Your task |
Where a picture occurs in the data, omit it, and copy all remaining data exactly.

Study material |

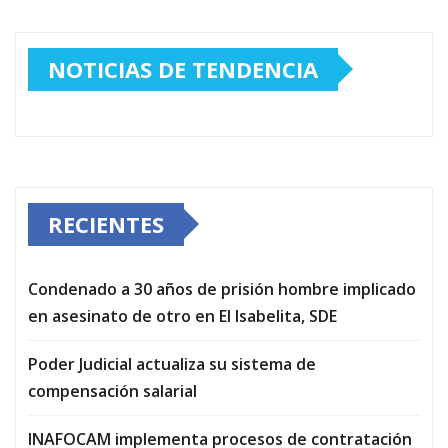
NOTICIAS DE TENDENCIA
RECIENTES
Condenado a 30 años de prisión hombre implicado
en asesinato de otro en El Isabelita, SDE
Poder Judicial actualiza su sistema de
compensación salarial
INAFOCAM implementa procesos de contratación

Problem solution |
NOTICIAS DE TENDENCIA
RECIENTES
Condenado a 30 años de prisión hombre implicado
en asesinato de otro en El Isabelita, SDE
Poder Judicial actualiza su sistema de
compensación salarial
INAFOCAM implementa procesos de contratación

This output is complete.